Legal challenges pose an additional obstacle for the widespread adoption of generative AI in the search industry. One major concern is the risk of biased or inaccurate results, which could harm individuals or groups and result in legal liability for the companies that develop and use these tools. To mitigate this risk, ethical guidelines and best practices must be developed for the use of generative AI in search, along with transparent and accountable processes for reviewing and auditing the results produced by these tools. Protecting intellectual property rights is another legal challenge that must be addressed. Generative AI has the potential to create vast amounts of content, some of which may be protected by copyright, trademark, or other forms of intellectual property. Companies must establish mechanisms for identifying and respecting these rights while allowing for the free flow of information that is crucial to the functioning of the search industry.

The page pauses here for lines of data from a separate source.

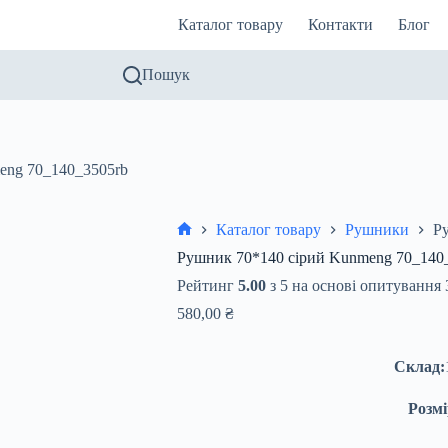
Каталог товару
Контакти
Блог
Пошук
eng 70_140_3505rb
Каталог товару
Рушники
Р
Головна
Рушник 70*140 сірий Kunmeng 70_140
Рейтинг
5.00
з 5 на основі опитування
580,00
₴
Склад:
Розмі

The use of generative AI in search has the potential to transform the industry by providing users with a greater understanding and depth of information. However, there are several significant obstacles that need to be overcome before these tools can rival established search engines like Google in terms of scale, reliability, and functionality. To overcome these challenges, companies will need to invest resources in research and development, work together with other players in the industry, and engage with policymakers and regulators to ensure that generative AI is implemented ethically and responsibly. The success of generative AI in search will depend on its ability to deliver accurate and unbiased results to users, while maintaining the privacy and security of their data. It is only by addressing these challenges that we can fully realize the potential of generative AI and its transformative impact on the search industry.